Y justo antes de que lo prendieran, frente al esplendor del oro del templo iluminado por el sol que se ponía, edákruse, dice el texto griego, sollozó ante el destino de su ciudad (Lc 19,41-44). Era una piedad como la de una madre que se aferra a su hijo para no dejarlo ir por el camino mortal que tomaría.

En otro contexto, señalo primero un pasaje de san Lucas porque esta piedad se nota más en él que en el resto de los Evangelios (san Lucas con san Juan y san Marcos con san Mateo; Mateo era un hebreo, Lucas, sin embargo, era un pagano): va por el campo con sus discípulos que arrancan unas espigas porque tienen hambre; llegan al pueblo de al lado y ven pasar un cortejo fúnebre. Él pregunta: «¿Quién es?». «Es un joven –adulescens, un adolescente– que ha muerto y su madre es viuda. Ha perdido a su único hijo y es viuda». De hecho, detrás del féretro va la madre llorando y gritando. Jesús se adelanta y le dice: «Mujer, ¡no llores!», que era algo inconcebible. Aparte de que está entre lo ridículo y lo absurdo, ¿cómo se puede decir a una mujer que sigue en aquellas condiciones al féretro de su hijo: «No llores»? Era el rebosar de una piedad, una compasión desbordante (Lc 7,11-17). (…)

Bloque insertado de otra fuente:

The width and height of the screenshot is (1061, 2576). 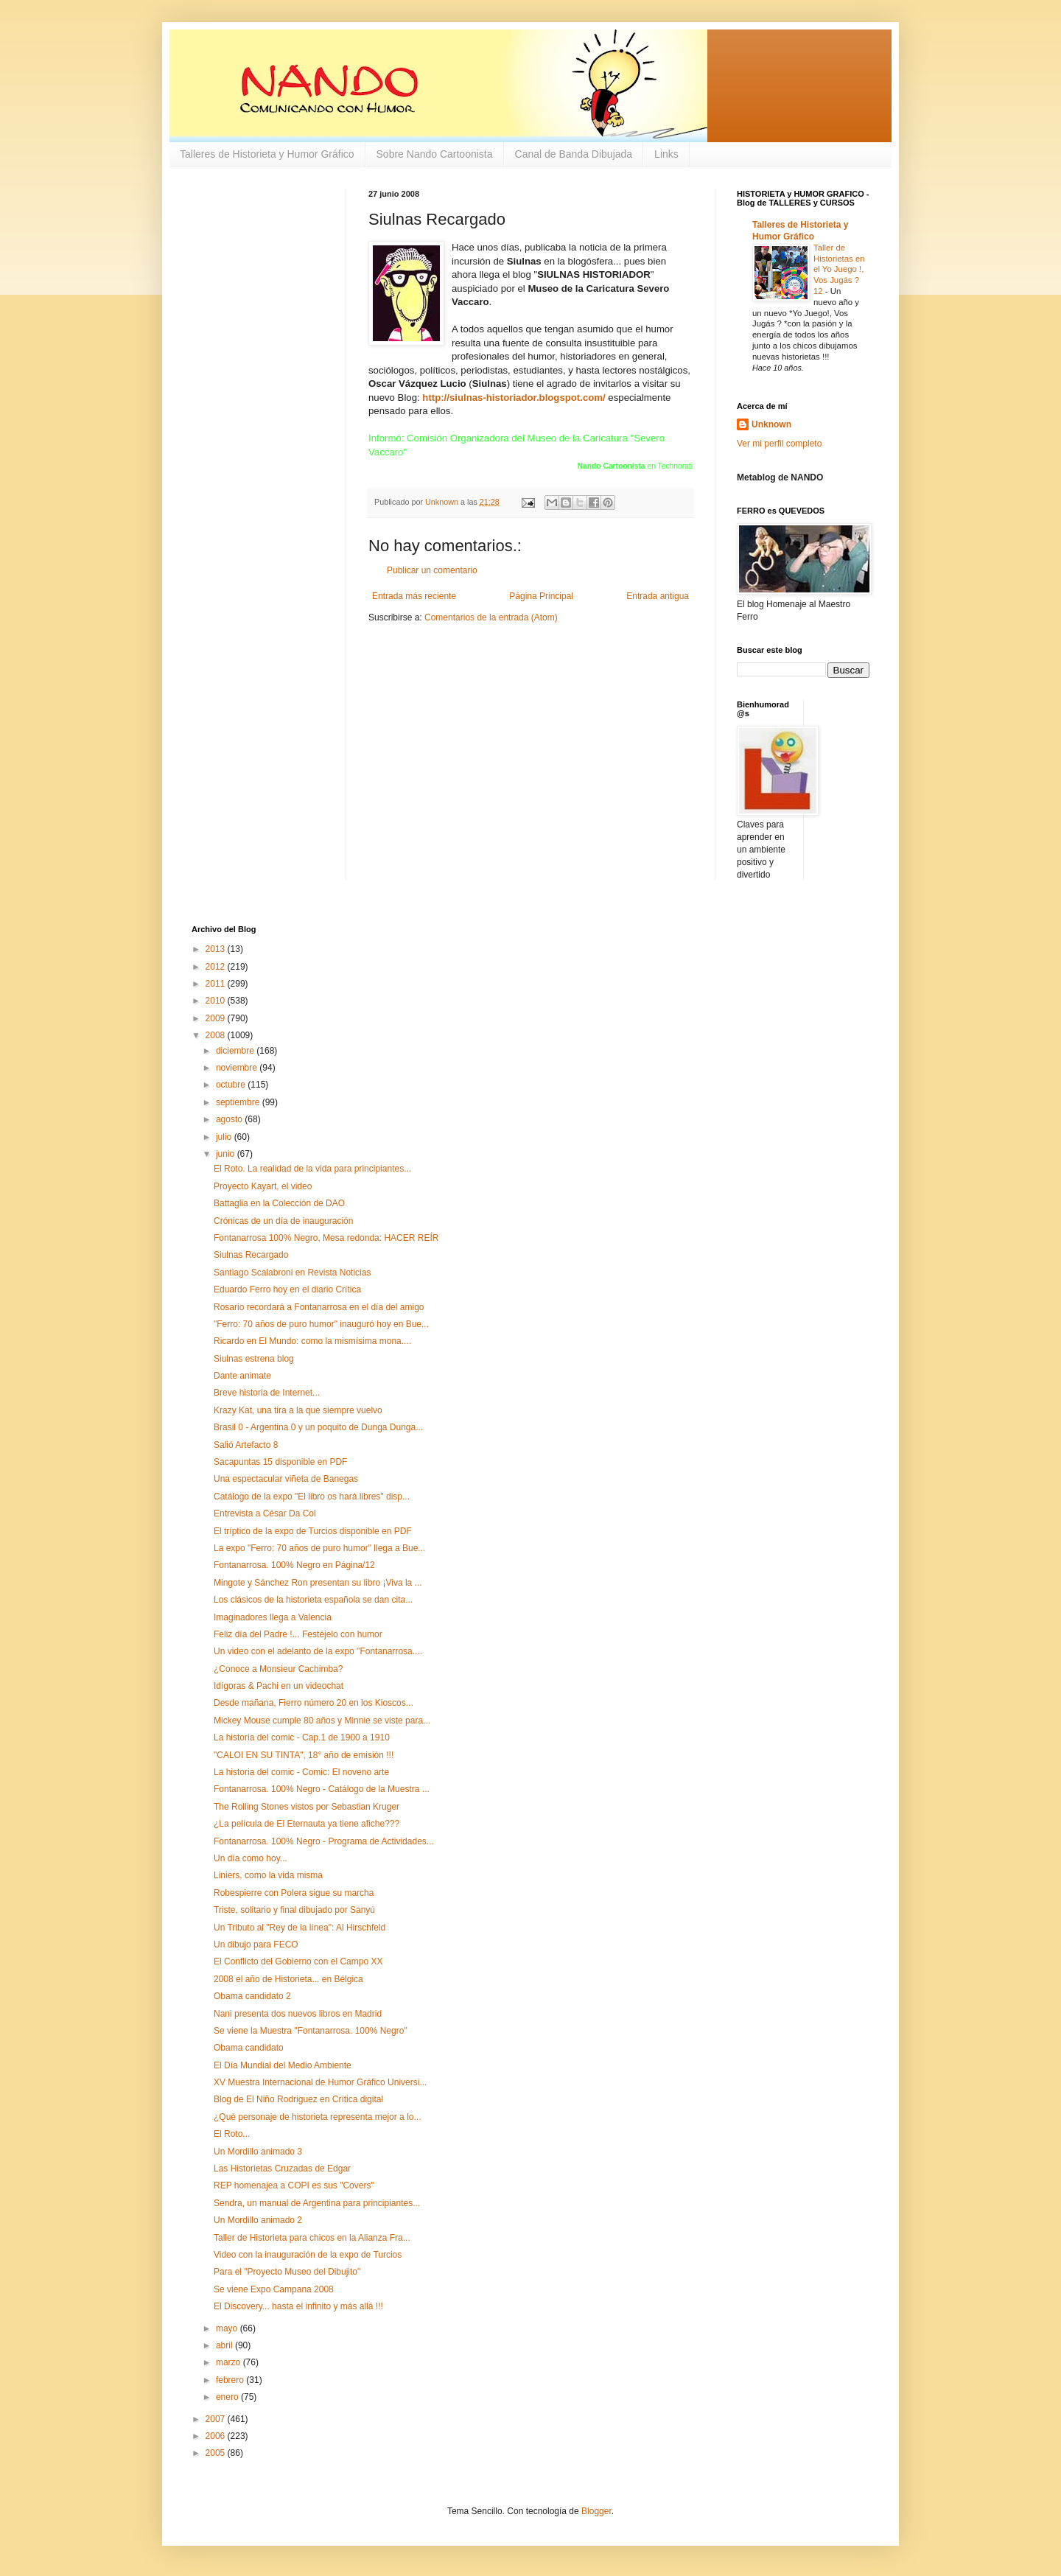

He aquí el punto: Dios se ha conmovido por nuestra nada. No sólo esto: Dios se ha conmovido por nuestra traición, por nuestra tosca pobreza, olvidadiza y traidora, por nuestra mezquindad. Dios se ha conmovido por nuestra mezquindad, que es más aún que estar conmovido por nuestra nada. «He tenido piedad de tu nada, he tenido piedad de tu odio hacia mí. Me he conmovido porque tú me odias», como un padre y una madre que lloran de conmoción por el odio de su hijo. No lloran porque los hiera, lloran de conmoción, es decir, con un llanto totalmente determinado por el deseo del bien de su hijo, del destino del hijo: que el hijo cambie, por su destino; que se salve. Es una compasión, una piedad, una pasión.